*WHAT YOU SHOULD DO:* Send back exactly the lines from the opening line of the records below through the one with "diri sendiri.".

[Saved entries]
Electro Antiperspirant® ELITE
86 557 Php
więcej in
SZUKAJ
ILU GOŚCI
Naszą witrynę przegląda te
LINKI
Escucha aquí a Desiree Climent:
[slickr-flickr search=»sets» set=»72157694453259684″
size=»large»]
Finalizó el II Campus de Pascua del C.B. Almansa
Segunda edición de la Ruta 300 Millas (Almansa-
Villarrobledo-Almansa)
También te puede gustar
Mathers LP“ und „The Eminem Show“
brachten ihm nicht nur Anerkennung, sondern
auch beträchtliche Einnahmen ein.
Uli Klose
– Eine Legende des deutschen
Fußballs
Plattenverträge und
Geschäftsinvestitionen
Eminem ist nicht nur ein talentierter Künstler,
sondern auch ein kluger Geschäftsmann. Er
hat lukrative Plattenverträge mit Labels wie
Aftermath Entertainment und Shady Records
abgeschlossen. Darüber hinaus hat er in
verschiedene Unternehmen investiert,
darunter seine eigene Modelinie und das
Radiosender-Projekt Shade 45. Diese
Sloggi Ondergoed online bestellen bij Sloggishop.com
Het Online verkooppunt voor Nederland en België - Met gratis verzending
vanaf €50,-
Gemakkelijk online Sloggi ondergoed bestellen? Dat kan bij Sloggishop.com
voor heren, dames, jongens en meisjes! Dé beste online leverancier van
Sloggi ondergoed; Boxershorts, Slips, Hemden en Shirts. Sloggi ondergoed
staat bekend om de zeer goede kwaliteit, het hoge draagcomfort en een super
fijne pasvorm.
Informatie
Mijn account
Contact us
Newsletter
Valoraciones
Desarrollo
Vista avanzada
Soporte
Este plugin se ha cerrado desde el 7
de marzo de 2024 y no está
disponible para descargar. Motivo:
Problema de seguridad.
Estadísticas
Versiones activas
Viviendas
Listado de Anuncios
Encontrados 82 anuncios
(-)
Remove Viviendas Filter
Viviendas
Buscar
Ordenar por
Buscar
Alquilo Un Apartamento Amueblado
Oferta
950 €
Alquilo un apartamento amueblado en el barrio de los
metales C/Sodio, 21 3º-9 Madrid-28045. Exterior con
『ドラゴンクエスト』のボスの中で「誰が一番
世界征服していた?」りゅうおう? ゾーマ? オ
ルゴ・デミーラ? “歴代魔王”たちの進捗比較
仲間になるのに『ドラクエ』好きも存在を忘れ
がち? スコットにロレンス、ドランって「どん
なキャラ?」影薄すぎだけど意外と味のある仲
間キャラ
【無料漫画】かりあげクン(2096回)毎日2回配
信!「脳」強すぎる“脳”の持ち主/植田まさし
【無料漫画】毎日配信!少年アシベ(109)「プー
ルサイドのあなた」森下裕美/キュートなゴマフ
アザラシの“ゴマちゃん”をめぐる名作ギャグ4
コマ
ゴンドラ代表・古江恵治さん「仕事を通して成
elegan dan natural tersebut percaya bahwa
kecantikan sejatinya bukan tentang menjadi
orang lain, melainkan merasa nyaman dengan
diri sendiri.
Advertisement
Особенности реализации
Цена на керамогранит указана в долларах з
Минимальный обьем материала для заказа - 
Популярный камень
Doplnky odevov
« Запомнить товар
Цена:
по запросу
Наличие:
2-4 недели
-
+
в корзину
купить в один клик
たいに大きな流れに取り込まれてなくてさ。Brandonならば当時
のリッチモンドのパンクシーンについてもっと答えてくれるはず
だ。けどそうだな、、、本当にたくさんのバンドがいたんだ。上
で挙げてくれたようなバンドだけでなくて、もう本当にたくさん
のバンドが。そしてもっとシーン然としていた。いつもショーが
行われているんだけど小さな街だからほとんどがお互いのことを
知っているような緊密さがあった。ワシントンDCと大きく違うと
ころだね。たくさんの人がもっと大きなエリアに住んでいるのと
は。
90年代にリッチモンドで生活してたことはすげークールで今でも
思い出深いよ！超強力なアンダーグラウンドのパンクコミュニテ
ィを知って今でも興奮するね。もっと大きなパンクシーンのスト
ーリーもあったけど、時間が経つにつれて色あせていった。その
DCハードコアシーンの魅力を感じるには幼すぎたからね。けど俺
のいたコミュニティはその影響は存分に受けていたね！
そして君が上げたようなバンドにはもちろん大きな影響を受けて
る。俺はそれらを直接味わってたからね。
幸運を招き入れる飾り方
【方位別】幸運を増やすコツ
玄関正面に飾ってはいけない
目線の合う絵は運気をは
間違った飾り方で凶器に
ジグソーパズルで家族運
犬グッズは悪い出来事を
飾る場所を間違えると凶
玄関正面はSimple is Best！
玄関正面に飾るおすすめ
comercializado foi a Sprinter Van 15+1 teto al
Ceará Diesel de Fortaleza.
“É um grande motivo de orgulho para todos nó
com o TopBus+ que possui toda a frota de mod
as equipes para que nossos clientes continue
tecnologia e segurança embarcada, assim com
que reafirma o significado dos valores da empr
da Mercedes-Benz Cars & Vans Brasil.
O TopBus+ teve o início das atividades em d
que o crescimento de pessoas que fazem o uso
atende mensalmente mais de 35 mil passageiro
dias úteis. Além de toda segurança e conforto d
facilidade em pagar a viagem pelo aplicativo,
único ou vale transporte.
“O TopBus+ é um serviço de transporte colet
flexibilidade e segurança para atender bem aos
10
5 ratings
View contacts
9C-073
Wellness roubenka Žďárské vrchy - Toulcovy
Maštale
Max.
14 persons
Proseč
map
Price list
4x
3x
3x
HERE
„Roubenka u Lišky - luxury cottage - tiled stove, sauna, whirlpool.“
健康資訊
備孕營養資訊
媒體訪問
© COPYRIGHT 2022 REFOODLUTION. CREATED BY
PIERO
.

*SOLUTION TO THIS PROBLEM:*
Electro Antiperspirant® ELITE
86 557 Php
więcej in
SZUKAJ
ILU GOŚCI
Naszą witrynę przegląda te
LINKI
Escucha aquí a Desiree Climent:
[slickr-flickr search=»sets» set=»72157694453259684″
size=»large»]
Finalizó el II Campus de Pascua del C.B. Almansa
Segunda edición de la Ruta 300 Millas (Almansa-
Villarrobledo-Almansa)
También te puede gustar
Mathers LP“ und „The Eminem Show“
brachten ihm nicht nur Anerkennung, sondern
auch beträchtliche Einnahmen ein.
Uli Klose
– Eine Legende des deutschen
Fußballs
Plattenverträge und
Geschäftsinvestitionen
Eminem ist nicht nur ein talentierter Künstler,
sondern auch ein kluger Geschäftsmann. Er
hat lukrative Plattenverträge mit Labels wie
Aftermath Entertainment und Shady Records
abgeschlossen. Darüber hinaus hat er in
verschiedene Unternehmen investiert,
darunter seine eigene Modelinie und das
Radiosender-Projekt Shade 45. Diese
Sloggi Ondergoed online bestellen bij Sloggishop.com
Het Online verkooppunt voor Nederland en België - Met gratis verzending
vanaf €50,-
Gemakkelijk online Sloggi ondergoed bestellen? Dat kan bij Sloggishop.com
voor heren, dames, jongens en meisjes! Dé beste online leverancier van
Sloggi ondergoed; Boxershorts, Slips, Hemden en Shirts. Sloggi ondergoed
staat bekend om de zeer goede kwaliteit, het hoge draagcomfort en een super
fijne pasvorm.
Informatie
Mijn account
Contact us
Newsletter
Valoraciones
Desarrollo
Vista avanzada
Soporte
Este plugin se ha cerrado desde el 7
de marzo de 2024 y no está
disponible para descargar. Motivo:
Problema de seguridad.
Estadísticas
Versiones activas
Viviendas
Listado de Anuncios
Encontrados 82 anuncios
(-)
Remove Viviendas Filter
Viviendas
Buscar
Ordenar por
Buscar
Alquilo Un Apartamento Amueblado
Oferta
950 €
Alquilo un apartamento amueblado en el barrio de los
metales C/Sodio, 21 3º-9 Madrid-28045. Exterior con
『ドラゴンクエスト』のボスの中で「誰が一番
世界征服していた?」りゅうおう? ゾーマ? オ
ルゴ・デミーラ? “歴代魔王”たちの進捗比較
仲間になるのに『ドラクエ』好きも存在を忘れ
がち? スコットにロレンス、ドランって「どん
なキャラ?」影薄すぎだけど意外と味のある仲
間キャラ
【無料漫画】かりあげクン(2096回)毎日2回配
信!「脳」強すぎる“脳”の持ち主/植田まさし
【無料漫画】毎日配信!少年アシベ(109)「プー
ルサイドのあなた」森下裕美/キュートなゴマフ
アザラシの“ゴマちゃん”をめぐる名作ギャグ4
コマ
ゴンドラ代表・古江恵治さん「仕事を通して成
elegan dan natural tersebut percaya bahwa
kecantikan sejatinya bukan tentang menjadi
orang lain, melainkan merasa nyaman dengan
diri sendiri.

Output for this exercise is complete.